Kingman teen hopes readers will sink teeth into new book
KINGMAN - Stephanie Meyer was 31 years old when her first novel was published. Three more novels and a hundred million copies later, the vampire romance series "Twilight" has become one of the most popular and best-selling of all time, spawning films, merchandise and the adoration of tweenage girls across the globe.
By contrast, Aubrey Bancroft is only 19, and she doesn't expect her first novel, "Love's Stinging Bite," to sell even a million copies, let alone 100 times that. But hey, at least her vampires don't sparkle.
"No self-respecting vampire sparkles," she said.
A native of California, Bancroft moved to Kingman from Laughlin, Nev., about six years ago and graduated Kingman High last year. She said she always had a passion for writing and used to write short stories for her friends in school before setting on her first novel, which she describes as a reaction to the Twilight craze.
"Everyone was going on and on about it, and I was like, 'Oh my god, shut up about Twilight!'" she said. "If you're going to do a vampire story, you've got to do it right."
Bancroft first started writing what would become the first chapters of "Love's Stinging Bite" on the popular Web site fanfiction.net, a repository for millions of amateur stories based on popular works of fiction. "I was just bored," Bancroft said. "It was just for kicks, but people who read it said 'Get it published.'"
And so she did. After about five months of writing, Bancroft completed her 194-page manuscript in February and submitted it to a Maryland-based book publisher, PublishAmerica, who agreed to publish it the following month, just two days before Bancroft's birthday.
Bancroft said the book, which she wrote under the penname "A. Kelly," takes cues from several existing works, including the "Underworld" and "Lost Boys" films as well as the Southern Vampire Mysteries series by Charlaine Harris. "Love's Stinging Bite" features a world in conflict, where a group of rogue vampires and werewolves known as the Dark Ones have begun abducting humans to use as slaves - or worse.
"There's a war going on," Bancroft said. "They want to take over everything and pretty much kill everyone or enslave everyone else."

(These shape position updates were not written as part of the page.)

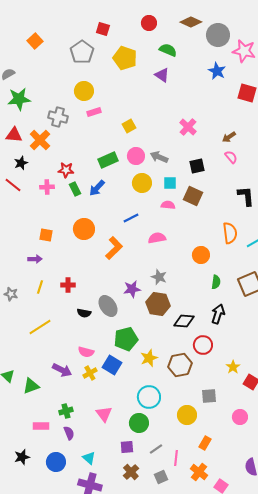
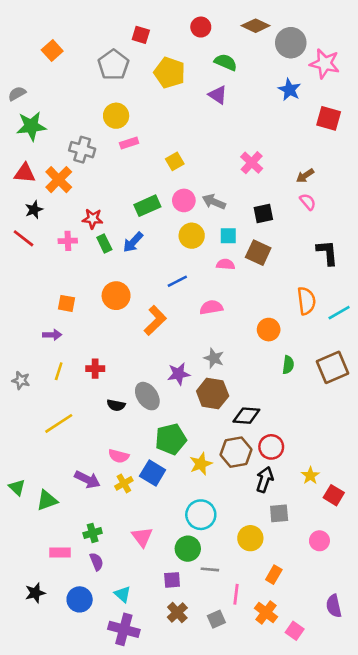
black arrow: (218, 314) -> (265, 479), moved
brown hexagon: (180, 365) -> (236, 452), moved
gray line: (156, 449) -> (210, 569), moved, turned 40

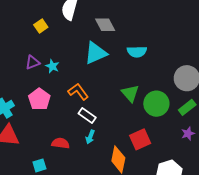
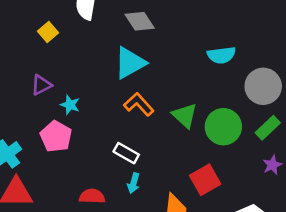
cyan semicircle: (137, 52) -> (221, 55), moved
cyan star: (52, 66) -> (70, 105), moved
orange L-shape: (78, 92) -> (139, 104), moved

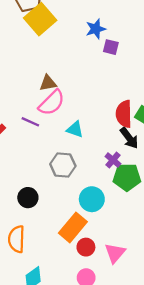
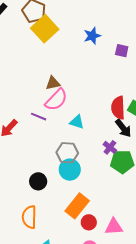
purple square: (111, 47) -> (122, 51), moved
cyan circle: (92, 199) -> (70, 170), moved
pink triangle: (115, 253) -> (114, 227), turned 48

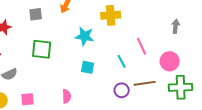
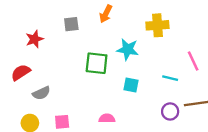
green square: (42, 49) -> (97, 63), moved
cyan line: (122, 61) -> (170, 78), turned -48
pink semicircle: (67, 96) -> (107, 118), turned -88

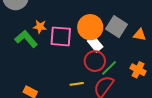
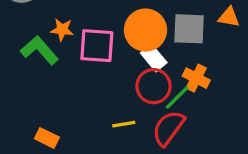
gray square: (117, 27) -> (189, 29), turned -30
orange triangle: (140, 35) -> (229, 17), moved
orange cross: (138, 70) -> (196, 78), moved

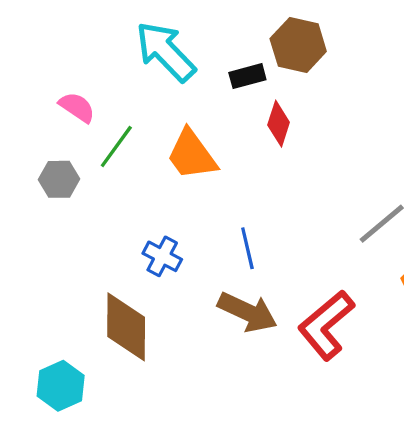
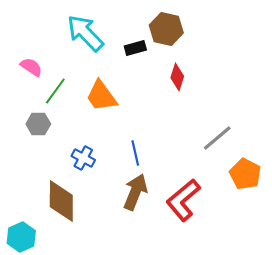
red diamond: (279, 124) -> (177, 77), moved
gray hexagon: (59, 179) -> (38, 124), moved
brown arrow: (247, 312) -> (135, 192), turned -93

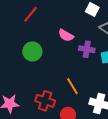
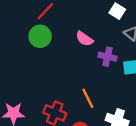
green circle: (32, 52) -> (40, 36), moved

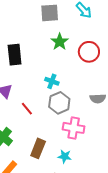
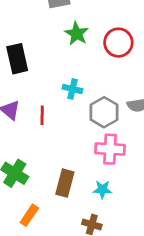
gray hexagon: (59, 103) -> (104, 112), moved
red line: (27, 109) -> (42, 115), moved, turned 48

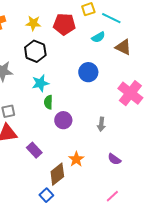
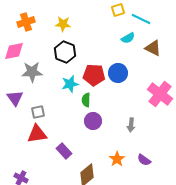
red pentagon: (64, 24) -> (94, 75), moved
green semicircle: (48, 102) -> (86, 100), moved
orange star: (76, 159) -> (117, 159), moved

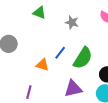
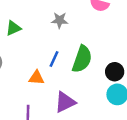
green triangle: (39, 13) -> (13, 28), moved, turned -32
purple triangle: (73, 89) -> (65, 102), moved

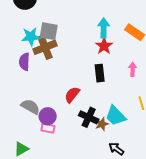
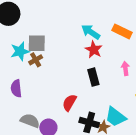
cyan arrow: (104, 28) -> (91, 32), turned -48
brown cross: (45, 47) -> (36, 60), size x0.6
purple semicircle: (24, 62) -> (16, 89), moved

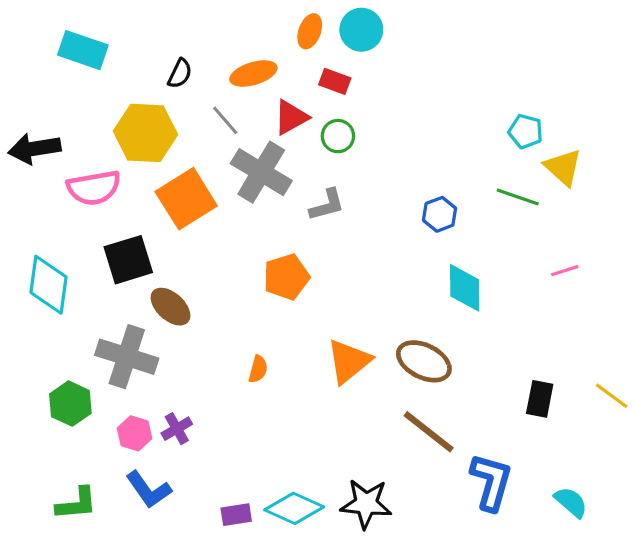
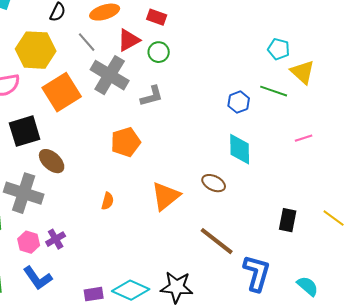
blue hexagon: (440, 214) -> (239, 102), moved
brown ellipse: (424, 361) -> (214, 183), moved, size x0.7

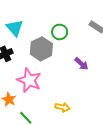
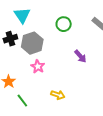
gray hexagon: (41, 49) -> (32, 43), moved
pink star: (29, 80) -> (38, 66), moved, size x0.6

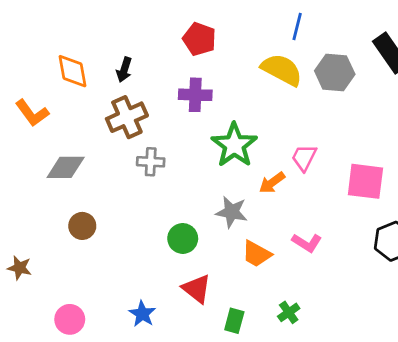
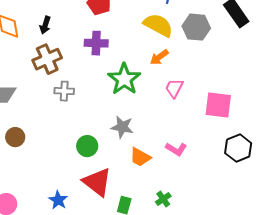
orange arrow: (272, 183) -> (159, 57), moved
red triangle: (197, 289) -> (97, 182), size x1.4

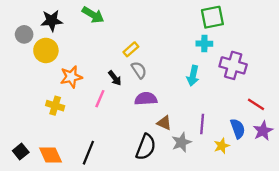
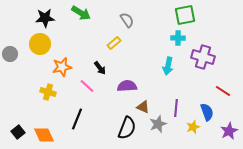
gray circle: (24, 34) -> (10, 54), moved
gray semicircle: (139, 70) -> (127, 20), moved
pink line: (100, 99) -> (87, 86), turned -70
purple star: (263, 131) -> (229, 131), moved
black line: (88, 153) -> (77, 119), moved

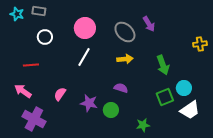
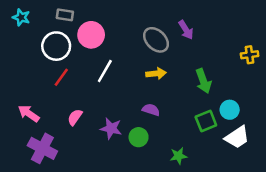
gray rectangle: (39, 11) -> (65, 15), moved
pink circle: (85, 28) -> (91, 35), moved
white circle: (45, 37) -> (56, 46), size x1.5
red line: (31, 65) -> (61, 77), moved, turned -49

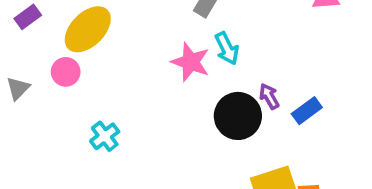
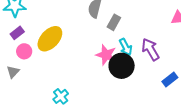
pink circle: (66, 72) -> (24, 51), moved
purple arrow: (269, 96) -> (150, 49), moved, size x1.6
black circle: (238, 116) -> (122, 66), moved

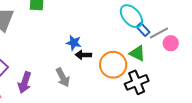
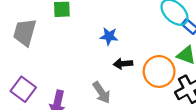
blue star: (74, 43) -> (109, 36), moved

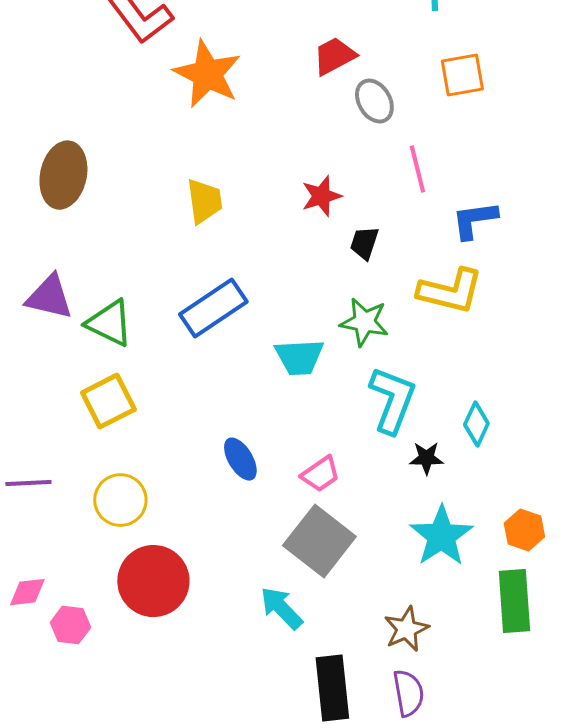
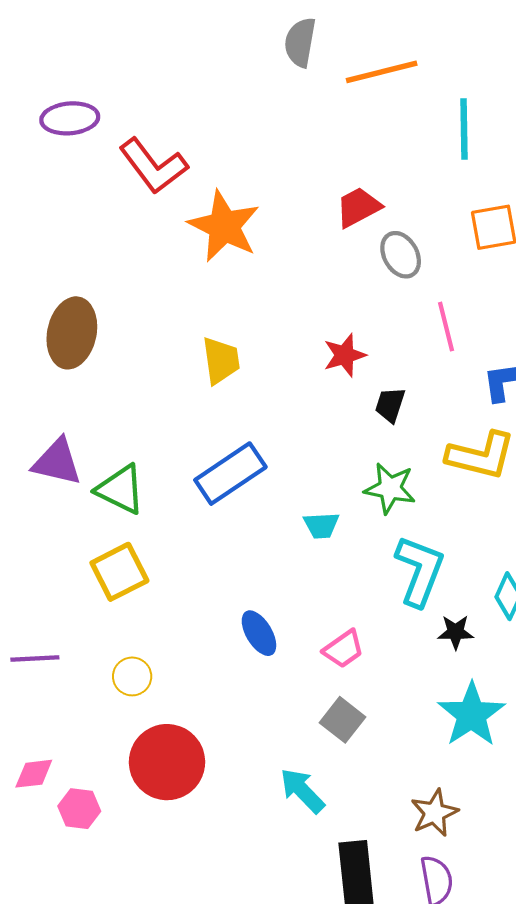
cyan trapezoid: (299, 357) -> (321, 525), size x0.7
yellow circle: (120, 500) -> (132, 676), size x0.7
gray square: (319, 541) -> (342, 720), size x0.6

The protagonist is an 18-year-old human girl named Asuka Marie, who has only recently completed her training at an "academy" designed to teach survival skills against the supernatural. Asuka is part of the human rebellion fighting against the Dark Ones but is captured on her first reconnaissance mission after being betrayed by her best friend.
Before she can be killed, however, Asuka is saved by a vampire and a "hybrid," a cross between werewolf and vampire, who take her to meet their own group of supernatural rebels. Over the course of the book, Bancroft said one of Asuka's rescuers starts to fall for her, with potentially life-altering (or ending) results, while the heroine herself is forced to settle scores, both old and new.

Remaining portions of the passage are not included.